The meal was finally over and, whilst the servants quietly cleared the table, Jane wandered off in search of Amah, and the others slowly moved into the drawing
room. No one hurried in the tropics, especially during the monsoon season, when the temperature rose along with the humidity, and the rains did nothing to alleviate the stifling heat.
The drawing room had glass doors leading to the back veranda, which overlooked the forested hills that towered behind the bungalow and kept this part of the house permanently in dark green shadow. It was furnished with deep-cushioned rattan chairs, teak tables and cabinets holding delicate ornaments, and there was a collection of native spears arranged on one wall, and several large, exquisitely carved Malay figures stood among the strategically placed potted ferns. Jock had pinned an enormous map of the world on another wall, beneath which was a long, narrow table he’d since buried beneath layers of papers, magazines and mouldering books.
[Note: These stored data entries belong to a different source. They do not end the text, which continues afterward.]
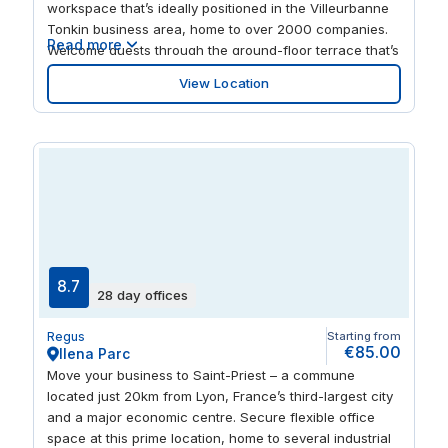
workspace that’s ideally positioned in the Villeurbanne
Tonkin business area, home to over 2000 companies.
Read more
Welcome guests through the ground-floor terrace that’s
perfect for catching up in a relaxing environment. After
View Location
work, the scenic Parc de la Tête d’Or is an ideal space
for when you need to unwind.
8.7
28 day offices
Regus
Starting from
€85.00
Ilena Parc
Move your business to Saint-Priest – a commune
located just 20km from Lyon, France’s third-largest city
and a major economic centre. Secure flexible office
space at this prime location, home to several industrial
A Christmas tree stood in one corner of the room, festooned with tinsel and glossy baubles, a rather ancient and ragged angel staring woefully down at them from the topmost branch. There were no presents beneath it yet, for it was still very early December.
As the servants brought in the coffee and handed the cups round, Sarah rather hoped that she and Philip could slip out to the veranda and share a few quiet moments together, but it seemed her father had other ideas, for Jock had settled his sturdy bulk into his favourite rattan chair by the wireless and was urging Philip to sit beside him so they could discuss the war in Europe over brandy and cigars.